I have watched gods pretend to be men and men attempt to stand as gods. The line between them is thinner than mortals believe. It bends. It shifts. But it never truly breaks without consequence.
When the advisor entered the Bloodcrescent hall, Prince Vaelor welcomed him with a measured nod.
"Zyraekor," the prince said smoothly, calling him by name. "You are late."
The advisor bowed, movements precise, unhurried.
"My prince."
Arelis felt it immediately.
Not the echo of mortal devotion.
Not the flicker of priestly blessing.
This was planetary divinity. Heavy. Anchored. Rooted in the soil of Vvralis itself.
Zyraekor's eyes lifted.
And fixed directly upon him.
Arelis lowered his gaze at once.
Carefully.
Deliberately.
If this god chose to unmake him here, before Vaerzyn and Vaelor, there would be nothing left but a corpse and unanswered questions.
"I should leave," Arelis said calmly, bowing again. "This seems a matter for lords and princes."
Vaelor considered it. Vaerzyn inclined his head.
But Zyraekor spoke.
"You should stay," he said lightly. "After all… Lord Vaerzyn trusts you."
The words were polite.
The meaning was not.
Arelis turned back.
He positioned himself behind Vaerzyn, hands clasped loosely, posture respectful.

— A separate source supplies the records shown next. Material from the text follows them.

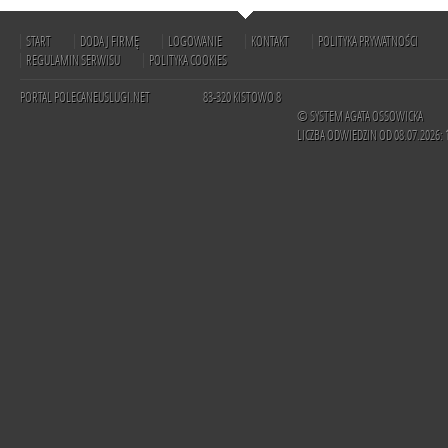
START
DODAJ FIRMĘ
LOGOWANIE
KONTAKT
POLITYKA PRYWATNOŚCI
REGULAMIN SERWISU
POLITYKA COOKIES
PORTAL POLECANEUSLUGI.NET
83-320 KISTOWO 8
© SYSTEM AGATA OSSOWICKA
LICZBA ODWIEDZIN OD 08.07.2026:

Zyraekor addressed the prince.
"One of other great cresent houses that declared neutrality at the beginning of this war is reconsidering its position."
Vaelor stiffened.
"Which house?"
"I am not certain," Zyraekor replied smoothly. "But their envoys have been seen near your brother's territory."
Vaerzyn's jaw tightened.
"If it is who I think it is," he muttered, "the Crescent War may tilt in the king's favor."
Vaelor moved immediately toward the doors.
"Prepare your territory," he ordered Vaerzyn. "If they move against us, they will strike fast."
"I will defend my lands," Vaerzyn replied.
Vaelor exited without another word.
Silence lingered in the hall.
Vaerzyn turned to Zyraekor.
"Is this true?"
"Yes."
Vaerzyn faced the windows again, overlooking his estate.
Zyraekor spoke quietly.
"May I walk with the boy?"
Arelis' fingers tightened slightly against the fabric of his sleeve.
Vaerzyn nodded.
"Yes."
They left the hall together.
Royal guards followed several steps behind.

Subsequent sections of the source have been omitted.